Acid Regeneration Systems
My company has a fluid-bed acid regeneration system. I’m curious what happens to the Activol® and Hamico® when it goes through the system?
The combustion products of Activol® 1803 are carbon dioxide, carbon monoxide, sulfur oxides (very small amount), nitrogen oxides, and phosphorous oxides (very small amount). The ingredients combust between 430-525 deg C. The only compound that could recombine with water would be phosphorous pentoxide, which could recombine to form a minute amount of phosphoric acid. The other gases would not recombine with water.
Hamico® 8906-WT would combust to carbon monoxide, carbon dioxide, and phosphorous oxides, again at temperatures ranging from 430-520 deg C.
What is meant by “Percent Efficiency”?
Percent efficiency is a comparison of relative protection to base metal afforded by an inhibitor.
Does Activol® 1803 slow the rate of descaling in the pickler?
No, Activol® 1803 will neither hinder nor improve the rate of descaling.
How does Activol® 1803 work?
Activol® 1803, a polar, organic substance, attaches to the base metal immediately upon removal of the scale.
How do I measure the amount of Activol® 1803 in the pickle bath?
Unfortunately, there is no easy method to test for concentration once the inhibitor is in the pickle line. A concentration can be derived by doing a weight loss study; should you want information on this method, contact your representative or contact us directly.
Where is the best place to make additions of acid inhibitor?

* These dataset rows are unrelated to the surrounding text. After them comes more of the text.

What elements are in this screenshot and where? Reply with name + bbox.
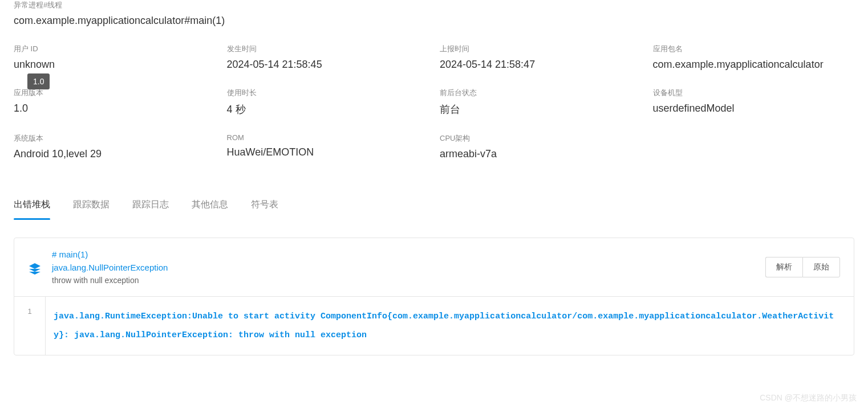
report-time-label: 上报时间 bbox=[440, 44, 642, 54]
foreground-status-value: 前台 bbox=[440, 103, 642, 116]
stack-exception-class[interactable]: java.lang.NullPointerException bbox=[52, 263, 765, 272]
package-name-label: 应用包名 bbox=[653, 44, 855, 54]
rom-label: ROM bbox=[227, 133, 429, 142]
user-id-value: unknown bbox=[14, 59, 216, 71]
usage-duration-value: 4 秒 bbox=[227, 103, 429, 116]
cpu-arch-value: armeabi-v7a bbox=[440, 148, 642, 160]
stack-layers-icon bbox=[28, 262, 42, 277]
system-version-label: 系统版本 bbox=[14, 133, 216, 144]
rom-value: HuaWei/EMOTION bbox=[227, 146, 429, 158]
tabs-container: 出错堆栈 跟踪数据 跟踪日志 其他信息 符号表 bbox=[14, 194, 854, 220]
process-thread-label: 异常进程#线程 bbox=[14, 0, 854, 10]
tab-symbol-table[interactable]: 符号表 bbox=[251, 194, 278, 220]
stack-thread-name[interactable]: # main(1) bbox=[52, 250, 765, 259]
tab-error-stack[interactable]: 出错堆栈 bbox=[14, 194, 50, 220]
user-id-label: 用户 ID bbox=[14, 44, 216, 54]
device-model-label: 设备机型 bbox=[653, 88, 855, 98]
parse-button[interactable]: 解析 bbox=[765, 257, 802, 277]
stack-panel: # main(1) java.lang.NullPointerException… bbox=[14, 238, 854, 355]
package-name-value: com.example.myapplicationcalculator bbox=[653, 59, 855, 71]
process-thread-value: com.example.myapplicationcalculator#main… bbox=[14, 15, 854, 27]
foreground-status-label: 前后台状态 bbox=[440, 88, 642, 98]
raw-button[interactable]: 原始 bbox=[802, 257, 840, 277]
stack-exception-message: throw with null exception bbox=[52, 276, 765, 285]
trace-line-number: 1 bbox=[14, 297, 46, 355]
occurrence-time-value: 2024-05-14 21:58:45 bbox=[227, 59, 429, 71]
tab-other-info[interactable]: 其他信息 bbox=[192, 194, 228, 220]
cpu-arch-label: CPU架构 bbox=[440, 133, 642, 144]
device-model-value: userdefinedModel bbox=[653, 103, 855, 114]
occurrence-time-label: 发生时间 bbox=[227, 44, 429, 54]
trace-content: java.lang.RuntimeException:Unable to sta… bbox=[46, 297, 854, 355]
tab-trace-data[interactable]: 跟踪数据 bbox=[73, 194, 109, 220]
app-version-value: 1.0 bbox=[14, 103, 216, 114]
usage-duration-label: 使用时长 bbox=[227, 88, 429, 98]
tab-trace-log[interactable]: 跟踪日志 bbox=[132, 194, 169, 220]
system-version-value: Android 10,level 29 bbox=[14, 148, 216, 160]
version-tooltip: 1.0 bbox=[27, 73, 50, 89]
report-time-value: 2024-05-14 21:58:47 bbox=[440, 59, 642, 71]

The answer to this question depends upon a plant’s unique configuration. Generally, it’s best to add Activol® 1803 to the acid storage tanks so that it’s pre-mixed by the time it is delivered to the working pickle line tanks. (Note: if commercial acid is being used, the concentration of Activol® 1803 can be measured by use of a test kit.) If addition to the acid storage tanks is not feasible, then the Activol® 1803 can be added to the last tank of a continuous pickler.